Production rose 14.7 percent from a year earlier to 760 billion yuan (US$96 billion) after gaining 16.1 percent in September, the National Bureau of Statistics said today.


Output expansion has eased since June amid a campaign by Premier Wen Jiabao to choke off funding for wasteful investment projects. Growth may continue to moderate as a slowdown in US demand makes managers at export factories more cautious about ramping up production.


"Exports have begun to show signs of weakening,'' said Jim Walker, chief economist at CLSA Asia-Pacific Markets in Hong Kong. At the same time, government "tightening this year clearly has had an impact on parts of the economy."

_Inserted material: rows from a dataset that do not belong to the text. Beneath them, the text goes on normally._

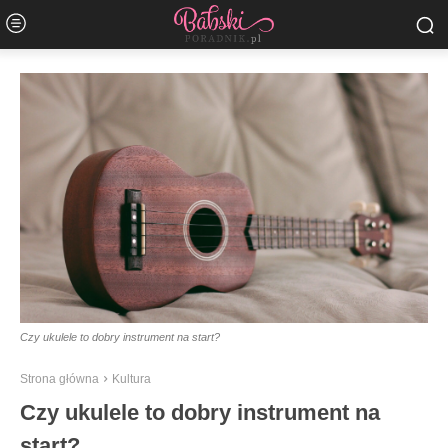
Czy ukulele to dobry instrument na start?
Strona główna
Kultura
Czy ukulele to dobry instrument na
start?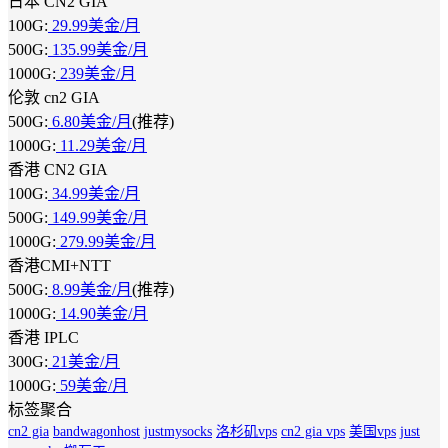
日本 CN2 GIA
100G:
29.99美金/月
500G:
135.99美金/月
1000G:
239美金/月
伦敦 cn2 GIA
500G:
6.80美金/月
(推荐)
1000G:
11.29美金/月
香港 CN2 GIA
100G:
34.99美金/月
500G:
149.99美金/月
1000G:
279.99美金/月
香港CMI+NTT
500G:
8.99美金/月
(推荐)
1000G:
14.90美金/月
香港 IPLC
300G:
21美金/月
1000G:
59美金/月
标签聚合
cn2 gia
bandwagonhost
justmysocks
洛杉矶vps
cn2 gia vps
美国vps
just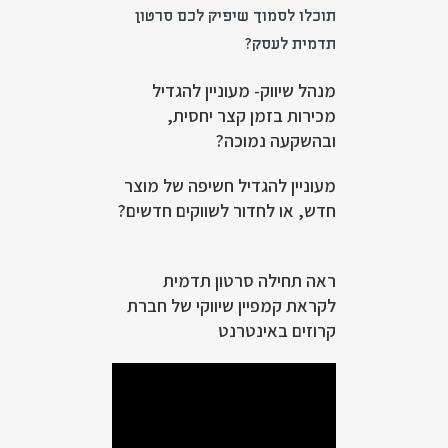
תוכלו לסמוך שיפיק לכם סרטון
תדמית לעסק?
מנהל שיווק- מעוניין להגדיל
מכירות בזמן קצר יחסית,
ובהשקעה נמוכה?
מעוניין להגדיל חשיפה של מוצר
חדש, או לחדור לשווקים חדשים?
ראה תחילה סרטון תדמית
לקראת קמפיין שיווקי של חברת
קרוזים באינטרנט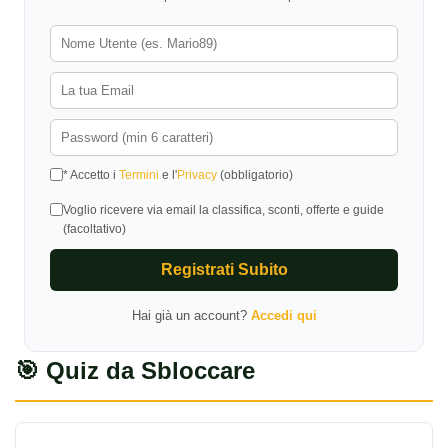
* Accetto i
Termini
e l'
Privacy
(obbligatorio)
Voglio ricevere via email la classifica, sconti, offerte e guide
(facoltativo)
Registrati Subito
Hai già un account?
Accedi qui
🎯 Quiz da Sbloccare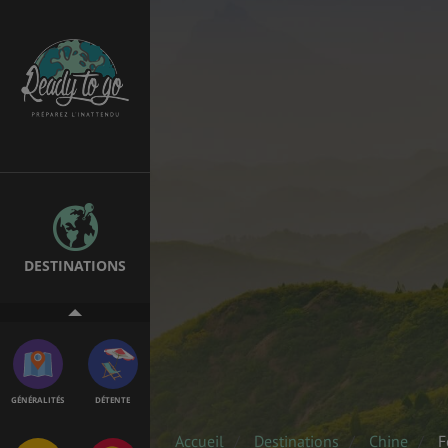
EMPLOIS &
BONS PLANS
STAGES
MÉTÉO & GÉO
VOL
DESTINATIONS
ASSURANCES
GÉNÉRALITÉS
DÉTENTE
Accueil
Destinations
Chine
F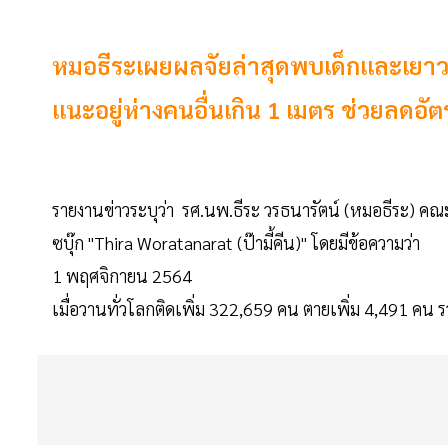
หมอธีระเผยผลจัยล่าสุดพบเด็กและเยาวชน
แนะอยู่ห่างคนอื่นเกิน 1 เมตร ช่วยลดอัตร
รายงานข่าวระบุว่า รศ.นพ.ธีระ วรธนารัตน์ (หมอธีระ) 
ซบุ๊ก "Thira Woratanarat (ป๊ามี้คีน)" โดยมีข้อความว่า
1 พฤศจิกายน 2564
เมื่อวานทั่วโลกติดเพิ่ม 322,659 คน ตายเพิ่ม 4,491 คน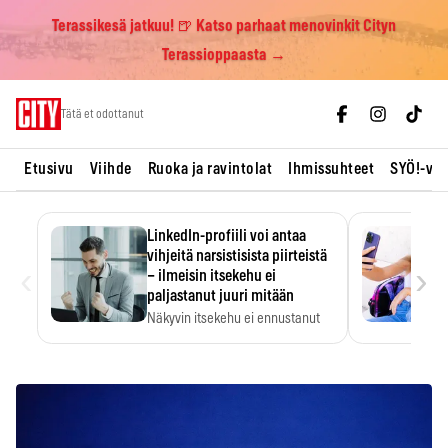
Terassikesä jatkuu! 🍺 Katso parhaat menovinkit Cityn
Terassioppaasta →
Skip
Tätä et odottanut
to
content
Etusivu
Viihde
Ruoka ja ravintolat
Ihmissuhteet
SYÖ!-vii
LinkedIn-profiili voi antaa
vihjeitä narsistisista piirteistä
‹
›
– ilmeisin itsekehu ei
paljastanut juuri mitään
Näkyvin itsekehu ei ennustanut
narsistisia piirteitä.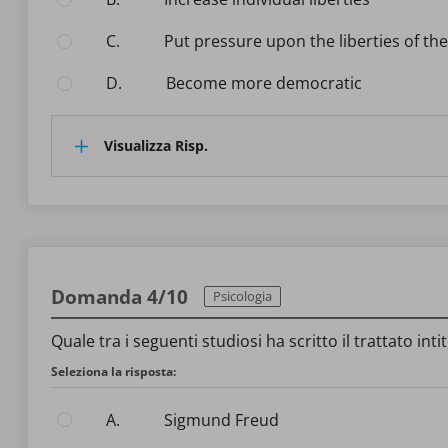
C.
put pressure upon the liberties of the
D.
become more democratic
Visualizza Risp.
Domanda 4/10
Psicologia
Quale tra i seguenti studiosi ha scritto il trattato intito
Seleziona la risposta:
A.
Sigmund Freud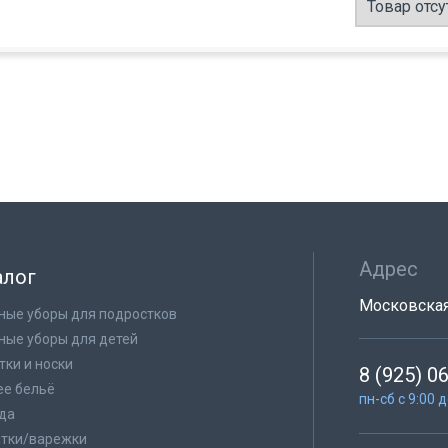
Товар отсу
Адрес
алог
Московская 
ные уборы для подростков
ные уборы для детей
тки и носки
8 (925) 0
е бельё
пн-сб с 9:00 
да
тки/варежки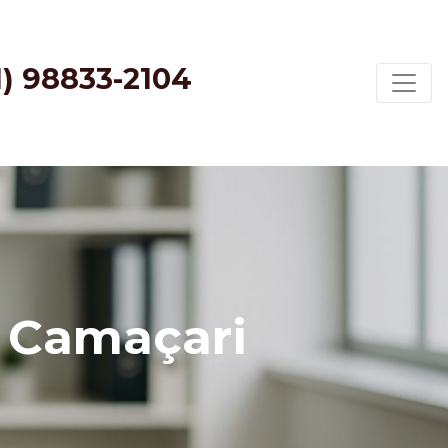
1) 98833-2104
m Camaçari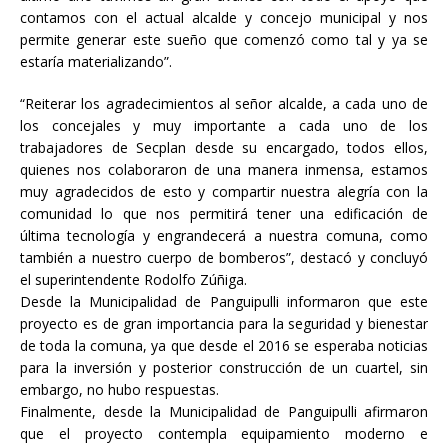
contamos con el actual alcalde y concejo municipal y nos
permite generar este sueño que comenzó como tal y ya se
estaría materializando”.
“Reiterar los agradecimientos al señor alcalde, a cada uno de
los concejales y muy importante a cada uno de los
trabajadores de Secplan desde su encargado, todos ellos,
quienes nos colaboraron de una manera inmensa, estamos
muy agradecidos de esto y compartir nuestra alegría con la
comunidad lo que nos permitirá tener una edificación de
última tecnología y engrandecerá a nuestra comuna, como
también a nuestro cuerpo de bomberos”, destacó y concluyó
el superintendente Rodolfo Zúñiga.
Desde la Municipalidad de Panguipulli informaron que este
proyecto es de gran importancia para la seguridad y bienestar
de toda la comuna, ya que desde el 2016 se esperaba noticias
para la inversión y posterior construcción de un cuartel, sin
embargo, no hubo respuestas.
Finalmente, desde la Municipalidad de Panguipulli afirmaron
que el proyecto contempla equipamiento moderno e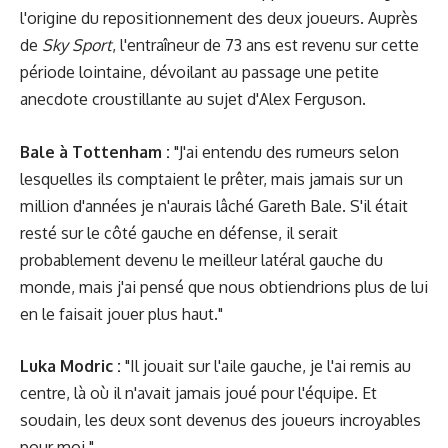
l'origine du repositionnement des deux joueurs. Auprès
de
Sky Sport
, l'entraîneur de 73 ans est revenu sur cette
période lointaine, dévoilant au passage une petite
anecdote croustillante au sujet d'Alex Ferguson.
Bale à Tottenham :
"J'ai entendu des rumeurs selon
lesquelles ils comptaient le prêter, mais jamais sur un
million d'années je n'aurais lâché Gareth Bale. S'il était
resté sur le côté gauche en défense, il serait
probablement devenu le meilleur latéral gauche du
monde, mais j'ai pensé que nous obtiendrions plus de lui
en le faisait jouer plus haut."
Luka Modric :
"Il jouait sur l'aile gauche, je l'ai remis au
centre, là où il n'avait jamais joué pour l'équipe. Et
soudain, les deux sont devenus des joueurs incroyables
pour moi."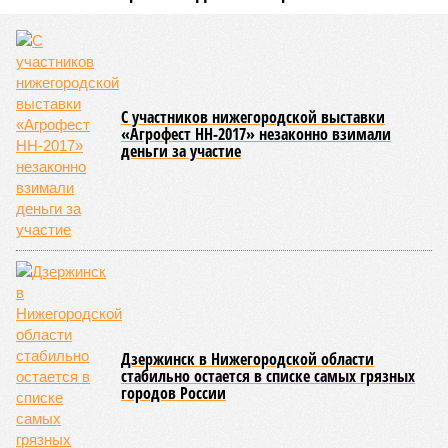
С участников нижегородской выставки
«Агрофест НН-2017» незаконно взимали
деньги за участие
Дзержинск в Нижегородской области
стабильно остается в списке самых грязных
городов России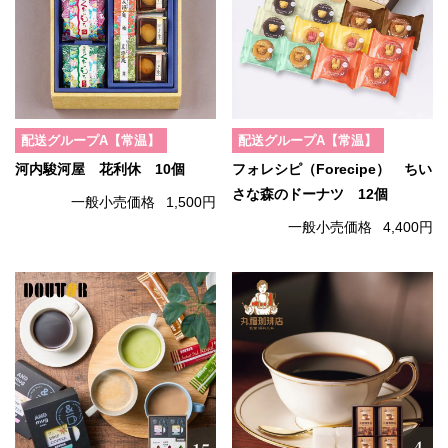
配送グループA【常温】
配送グループA【常温】
河内駿河屋 花利休 10個
フォレシピ（Forecipe） ちい
さな森のドーナツ 12個
一般小売価格
1,500円
一般小売価格
4,400円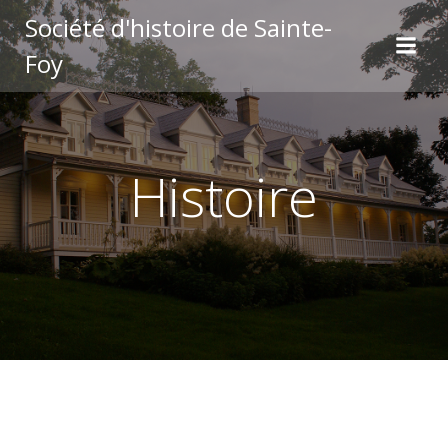
Aller
Société d'histoire de Sainte-
au
Foy
contenu
Histoire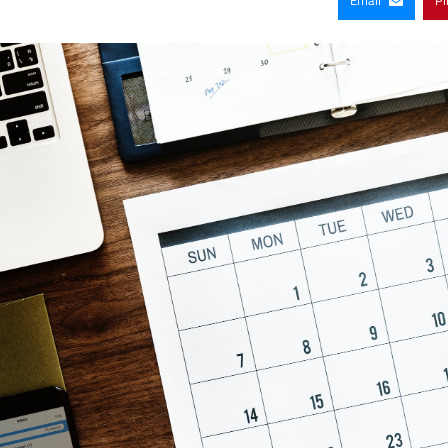
Email
Pi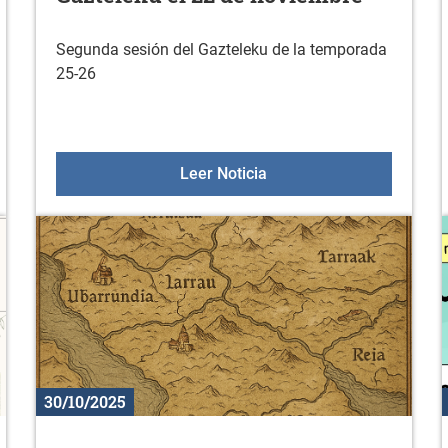
Segunda sesión del Gazteleku de la temporada
25-26
 noviembre
Gazteleku el 22 de novi
Leer Noticia
30/10/2025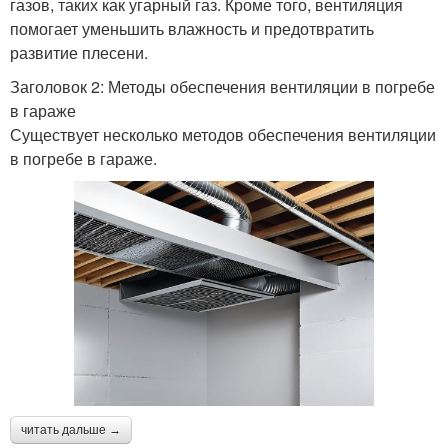
газов, таких как угарный газ. Кроме того, вентиляция
помогает уменьшить влажность и предотвратить
развитие плесени.
Заголовок 2: Методы обеспечения вентиляции в погребе
в гараже
Существует несколько методов обеспечения вентиляции
в погребе в гараже.
читать дальше →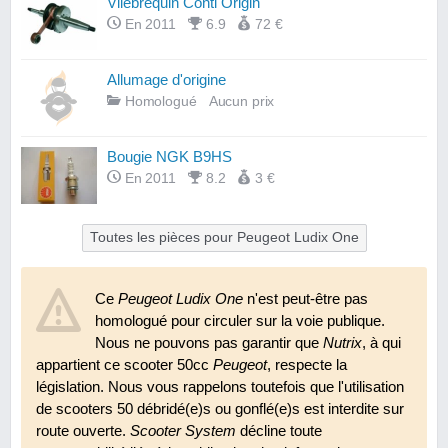
Vilebrequin Conti Origin
En 2011
6.9
72 €
Allumage d'origine
Homologué
Aucun prix
Bougie NGK B9HS
En 2011
8.2
3 €
Toutes les pièces pour Peugeot Ludix One
Ce
Peugeot Ludix One
n'est peut-être pas
homologué pour circuler sur la voie publique.
Nous ne pouvons pas garantir que
Nutrix
, à qui
appartient ce scooter 50cc
Peugeot
, respecte la
législation. Nous vous rappelons toutefois que l'utilisation
de scooters 50 débridé(e)s ou gonflé(e)s est interdite sur
route ouverte.
Scooter System
décline toute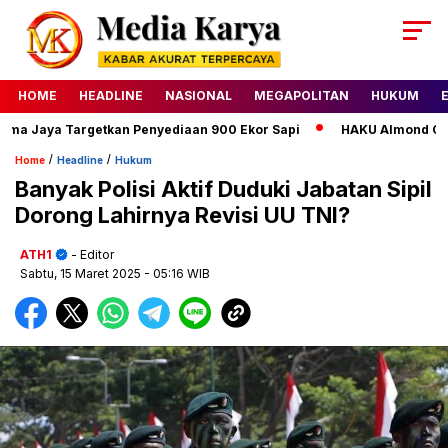
HOME
HEADLINE
NASIONAL
MEGAPOLITAN
HUKUM
Jaya Targetkan Penyediaan 900 Ekor Sapi
HAKU Almond Classic
/
/
Home
Headline
Hukum
Banyak Polisi Aktif Duduki Jabatan Sipil
Dorong Lahirnya Revisi UU TNI?
ATH1
- Editor
Sabtu, 15 Maret 2025
- 05:16 WIB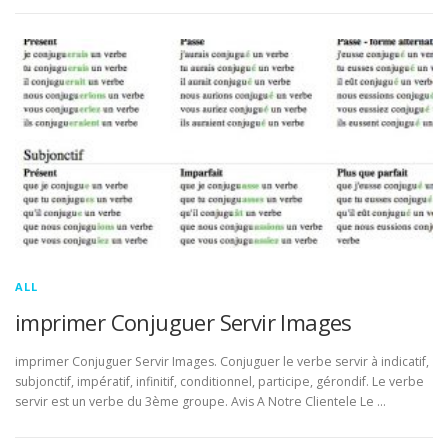
ALL
imprimer Conjuguer Servir Images
imprimer Conjuguer Servir Images. Conjuguer le verbe servir à indicatif,
subjonctif, impératif, infinitif, conditionnel, participe, gérondif. Le verbe
servir est un verbe du 3ème groupe. Avis A Notre Clientele Le …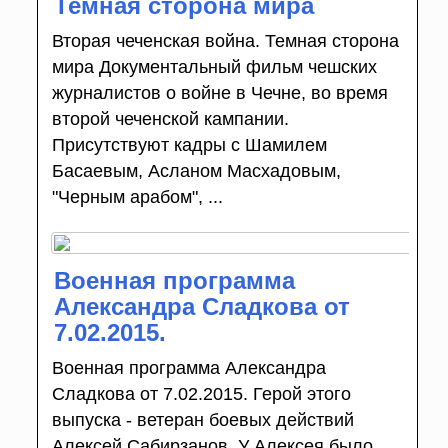
Темная сторона мира
Вторая чеченская война. Темная сторона
мира Документальный фильм чешских
журналистов о войне в Чечне, во время
второй чеченской кампании.
Присутствуют кадры с Шамилем
Басаевым, Асланом Масхадовым,
"Черным арабом", ...
Военная программа
Александра Сладкова от
7.02.2015.
Военная программа Александра
Сладкова от 7.02.2015. Герой этого
выпуска - ветеран боевых действий
Алексей Сабирзанов. У Алексея было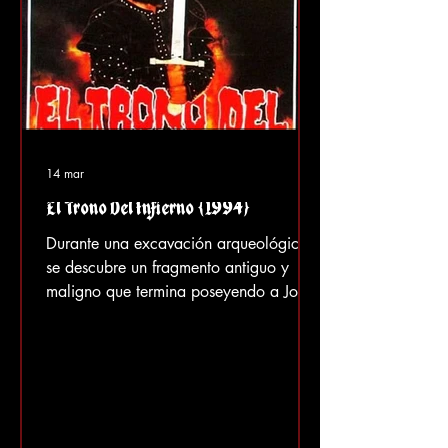
14 mar
El Trono Del Infierno (1994)
Durante una excavación arqueológica,
se descubre un fragmento antiguo y
maligno que termina poseyendo a José
(Roberto Ballesteros ), uno de los
excavadores. Al principio, José parece
estar bien, pero pronto empieza a
atacar a todo aquel que se cruza en su
camino y, poco a poco, se transforma
en una criatura demoníaca que se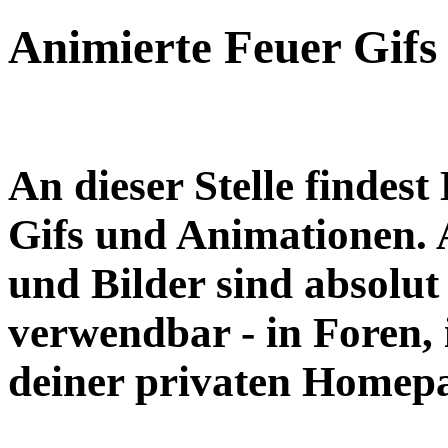
Animierte Feuer Gifs 
An dieser Stelle findes
Gifs und Animationen
.
und Bilder sind absolut 
verwendbar - in Foren, 
deiner privaten Homep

October's increase was the smallest since December 2004, adjusting for distortions caused by the Lunar New Year. For the first 10 months combined, output rose 16.9 percent from a year earlier.


Inventories at US wholesalers rose to a more than one-year high in September, a November 9 report showed, suggesting companies in the world's largest economy may place fewer orders with overseas producers. The US is China's largest export market.


Textile output rose 12 percent after gaining 14.8 percent in the first nine months, today's report said. Output of electrical machinery climbed 12.6 percent after a 16.1 percent jump. Output of telecommunications products also slowed. The bureau didn't give a comparable breakdown for September.


A slowdown in exports could partly be a result of the government's own efforts to narrow the trade surplus, which ballooned to a record US$23.8 billion in October, said Paul Tang, an economist at Bank of East Asia Ltd.


The Ministry of Finance is raising export taxes on oil, steel and nonferrous metals this month and cutting import levies for alumina. In September, the government announced it will reduce incentives for overseas sales of steel and textiles.


"The government is targeting a slowdown in exports and manufacturing investment because in the past it wasn't sustainable," said Tang, who's based in Hong Kong. "It wants to shift the economic model towards domestic consumption."